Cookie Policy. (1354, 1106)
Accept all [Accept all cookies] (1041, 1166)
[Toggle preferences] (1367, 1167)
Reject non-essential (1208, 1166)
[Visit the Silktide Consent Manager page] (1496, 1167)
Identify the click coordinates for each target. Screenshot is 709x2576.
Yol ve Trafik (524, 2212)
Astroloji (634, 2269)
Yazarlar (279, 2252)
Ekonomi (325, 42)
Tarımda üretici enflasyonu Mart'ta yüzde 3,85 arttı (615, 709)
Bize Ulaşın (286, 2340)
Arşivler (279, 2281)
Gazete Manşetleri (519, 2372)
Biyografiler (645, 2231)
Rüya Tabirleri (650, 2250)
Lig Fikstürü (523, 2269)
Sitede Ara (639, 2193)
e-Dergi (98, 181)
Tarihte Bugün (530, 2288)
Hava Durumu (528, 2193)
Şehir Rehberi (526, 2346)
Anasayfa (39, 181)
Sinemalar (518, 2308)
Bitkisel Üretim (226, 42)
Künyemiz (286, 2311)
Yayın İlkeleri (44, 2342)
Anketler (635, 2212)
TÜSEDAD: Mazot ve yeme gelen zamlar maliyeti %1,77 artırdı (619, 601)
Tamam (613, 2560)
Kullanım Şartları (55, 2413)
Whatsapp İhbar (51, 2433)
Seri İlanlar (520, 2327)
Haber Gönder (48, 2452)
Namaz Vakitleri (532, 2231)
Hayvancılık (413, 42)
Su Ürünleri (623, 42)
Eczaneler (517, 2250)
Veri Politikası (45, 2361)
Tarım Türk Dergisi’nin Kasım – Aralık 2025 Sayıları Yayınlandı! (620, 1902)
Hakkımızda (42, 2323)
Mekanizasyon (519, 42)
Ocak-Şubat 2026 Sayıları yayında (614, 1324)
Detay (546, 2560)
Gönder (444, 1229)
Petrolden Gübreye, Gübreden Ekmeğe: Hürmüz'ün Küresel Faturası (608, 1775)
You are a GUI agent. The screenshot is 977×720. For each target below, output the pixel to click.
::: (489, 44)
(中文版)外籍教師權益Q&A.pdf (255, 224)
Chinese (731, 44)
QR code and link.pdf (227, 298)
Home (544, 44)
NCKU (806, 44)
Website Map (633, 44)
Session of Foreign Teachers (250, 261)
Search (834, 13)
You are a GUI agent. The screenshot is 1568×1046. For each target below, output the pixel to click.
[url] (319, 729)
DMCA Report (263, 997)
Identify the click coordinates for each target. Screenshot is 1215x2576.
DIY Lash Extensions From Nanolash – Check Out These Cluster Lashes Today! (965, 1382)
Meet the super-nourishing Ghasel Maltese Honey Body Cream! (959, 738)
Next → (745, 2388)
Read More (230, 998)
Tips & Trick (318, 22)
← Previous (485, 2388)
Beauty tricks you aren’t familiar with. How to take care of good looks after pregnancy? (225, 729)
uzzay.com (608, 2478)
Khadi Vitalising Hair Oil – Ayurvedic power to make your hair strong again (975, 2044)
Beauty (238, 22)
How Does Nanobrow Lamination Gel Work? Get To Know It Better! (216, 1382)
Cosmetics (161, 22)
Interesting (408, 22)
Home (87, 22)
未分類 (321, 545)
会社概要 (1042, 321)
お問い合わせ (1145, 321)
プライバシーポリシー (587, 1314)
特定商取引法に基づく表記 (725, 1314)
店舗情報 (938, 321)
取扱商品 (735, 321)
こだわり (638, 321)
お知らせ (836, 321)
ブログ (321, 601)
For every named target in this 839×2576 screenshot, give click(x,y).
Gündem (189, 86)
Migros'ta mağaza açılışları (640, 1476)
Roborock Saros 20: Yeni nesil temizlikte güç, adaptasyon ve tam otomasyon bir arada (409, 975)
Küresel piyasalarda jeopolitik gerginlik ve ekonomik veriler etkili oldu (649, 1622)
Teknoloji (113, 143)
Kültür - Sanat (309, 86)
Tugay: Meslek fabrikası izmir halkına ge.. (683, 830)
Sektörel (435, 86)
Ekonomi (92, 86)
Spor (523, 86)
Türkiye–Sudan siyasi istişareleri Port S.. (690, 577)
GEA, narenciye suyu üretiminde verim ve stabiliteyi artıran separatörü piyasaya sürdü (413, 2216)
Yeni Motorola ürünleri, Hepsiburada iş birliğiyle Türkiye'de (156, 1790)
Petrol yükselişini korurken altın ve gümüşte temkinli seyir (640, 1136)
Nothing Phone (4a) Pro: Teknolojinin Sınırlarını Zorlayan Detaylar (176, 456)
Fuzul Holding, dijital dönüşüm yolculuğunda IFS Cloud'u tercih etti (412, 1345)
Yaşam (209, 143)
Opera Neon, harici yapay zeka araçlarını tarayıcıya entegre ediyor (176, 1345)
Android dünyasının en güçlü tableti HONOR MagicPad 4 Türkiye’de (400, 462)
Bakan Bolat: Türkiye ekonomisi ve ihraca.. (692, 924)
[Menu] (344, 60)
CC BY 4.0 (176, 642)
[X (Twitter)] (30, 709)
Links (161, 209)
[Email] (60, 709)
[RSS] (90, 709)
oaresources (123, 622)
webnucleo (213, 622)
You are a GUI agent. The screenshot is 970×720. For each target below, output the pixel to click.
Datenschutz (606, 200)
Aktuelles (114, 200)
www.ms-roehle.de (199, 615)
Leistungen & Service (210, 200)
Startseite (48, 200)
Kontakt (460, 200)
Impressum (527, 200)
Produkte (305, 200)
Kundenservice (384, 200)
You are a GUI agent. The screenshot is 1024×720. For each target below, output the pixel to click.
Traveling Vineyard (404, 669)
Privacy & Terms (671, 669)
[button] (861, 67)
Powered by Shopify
----------
— Problem —
Return each line of the entries that holds the string "coordinates".

— Exercise response —
Identify the click coordinates for each target. Screenshot is 709x2576.
Identify the click coordinates for each target. Screenshot is 1215x2576.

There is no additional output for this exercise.